Nobody has ever accused Buckethead of being a faker. Aside from the fact that he's been at this for decades, there's no glory in going from that beautifully weird acoustic picking to some Chet Atkins style country picking when your fanbase is ostensibly a bunch of metalheads.
No. Glory. At. All.
And that brings me to country and bluegrass. Genres that do value speed. David Grier, Bryan Sutton, Jim Hurst, Larry Keel... I could keep going with just the modern players, without even getting into the good, old boys, like Doc Watson, Tony Rice, Clarence White... Speed? Just listen to the genre. Country? Have you ever even heard of Scotty Anderson? There is so much out there, but the fake guitar thing just doesn't seem to have hit the country/bluegrass scene, much less jazz.

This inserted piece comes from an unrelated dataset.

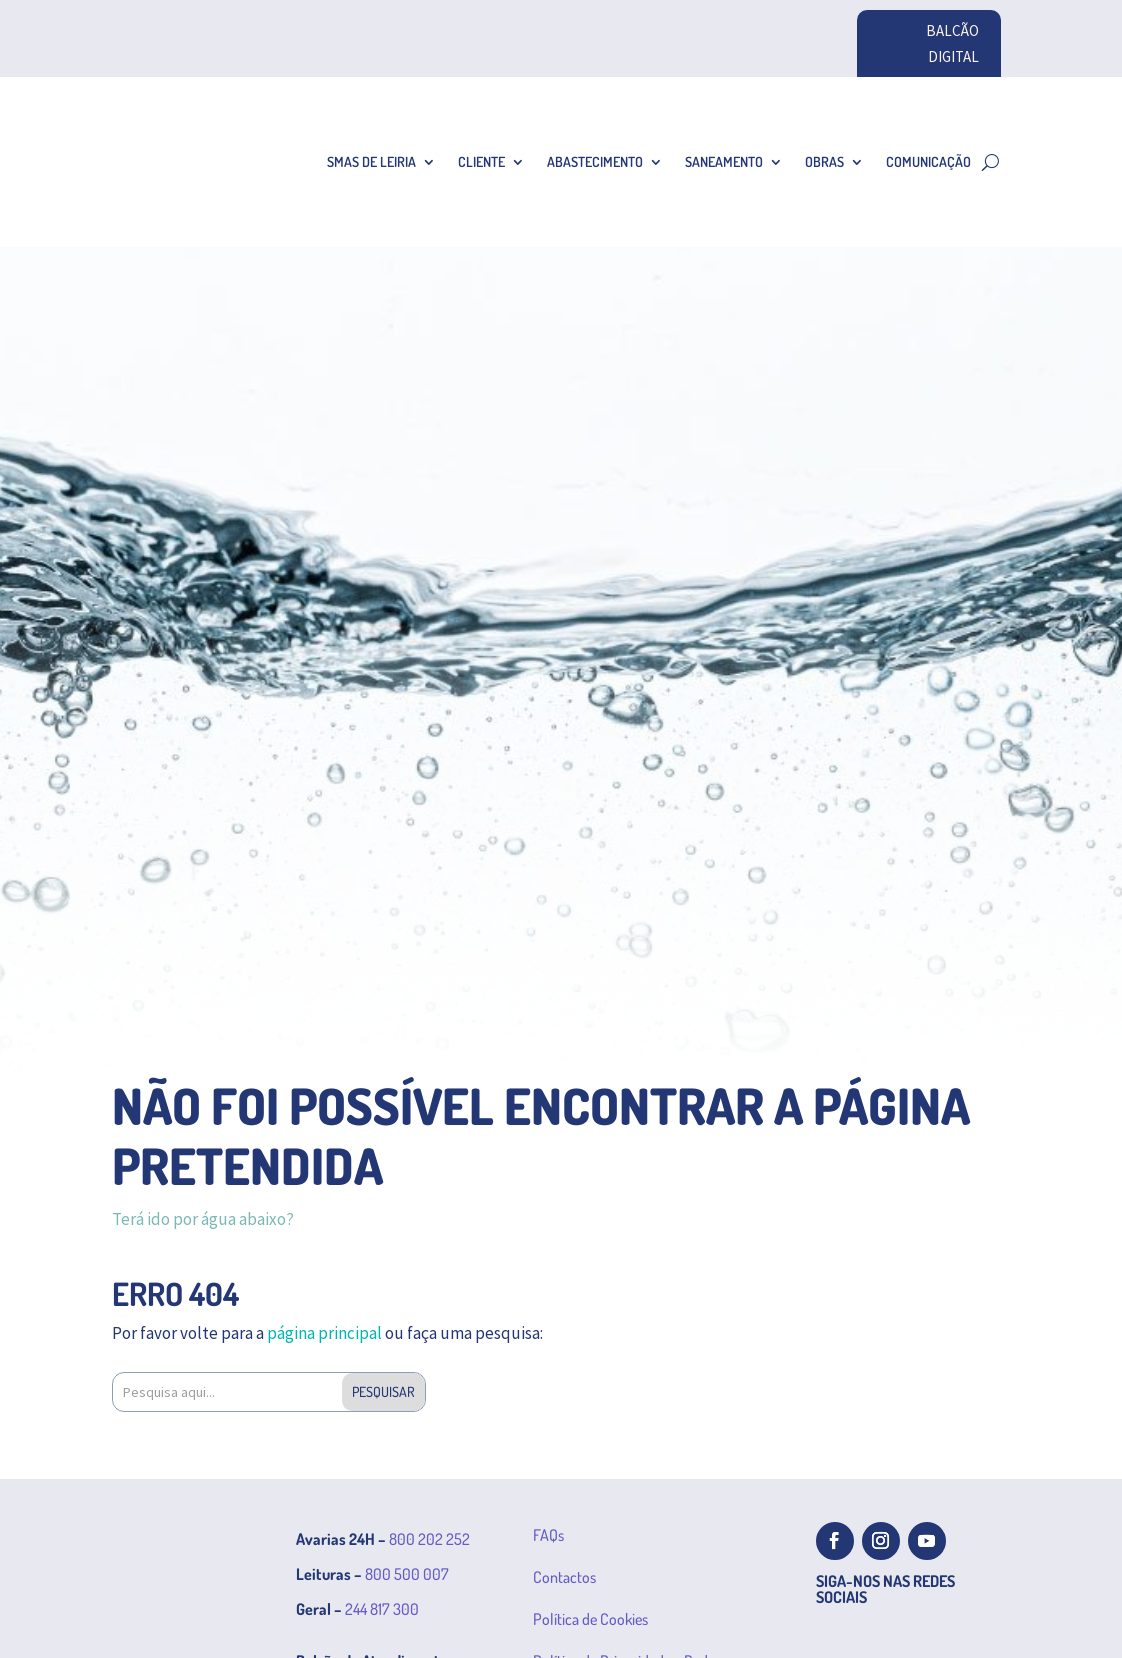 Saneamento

Why not? Constant live playing. See that clip up there of Buckethead? He's paid his dues. Live performance after live performance. Same with Charlie Hunter. The fake guitarist thing is an internet phenomenon built around people who aren't working as touring musicians, or in a few cases, tour in such a way that they can stay far enough back from the stage that they don't have gawking dudes three feet from the fretboard capable of noticing when the sounds don't sync perfectly with their movements because they're at the concert more for a lesson than for musical enjoyment anyway.
Hi! Guilty!
You can't do this if you are a real touring musician, particularly in a niche genre. The instagram guitarist thing is, for reasons of age in particular, not appealing to genres that are embraced by the old fuddy-duddies.
I don't want to overstate the age thing, though. Metal is, at this point, an old genre. Older than I am. My tastes in music are idiosyncratic, and not many people are as attached as I am to music that nears the century-mark. The bigger point is the social change. Social media and the shift away from older models of music consumption.
When you combine social media with knee-jerk reactions to showboating, badness always ensues.
With respect to the fake guitar thing, at a very big level, I don't care. I can keep listening to Charlie Hunter, Buckethead, country, bluegrass, and plenty of other real guitarists, piano players, violin virtuosos, and other stuff that matters, and anyone who wants to watch stupid instagram videos of fakers can do so. Politics don't work that way.
In my first book, I wrote about this. Elections aren't like markets. My term for it was "the principle of voter interdependence." In a market, I buy a Charlie Hunter cd, like an old geezer, and I get my Charlie Hunter cd. You buy your phony lessons from a guitar faker on instagram, and you get cheated, but that's not my problem because it's not my money. On the other hand, if I vote for an honest candidate, and you vote for a lying scumbag, I don't get the honest candidate as my governing representative unless enough other voters do likewise. If enough other voters vote for the lying scumbag because the post-truth era has diminished their ability to separate fact from fiction, I'm stuck being ruled by a con artist. See Hiring and Firing Public Officials: Rethinking the Purpose of Elections, (Oxford University Press 2011).
So, fine. If you want to go listen to some instagram faker metal "guitarist" who sped up his videos to pretend that he's Buckethead, that's not my problem. The problem is that there are people gullible enough to fall for that, because the same thing that makes them fall for that makes them fall for other stuff.
Damn. This stuff has hit the music world too. There is nowhere to hide.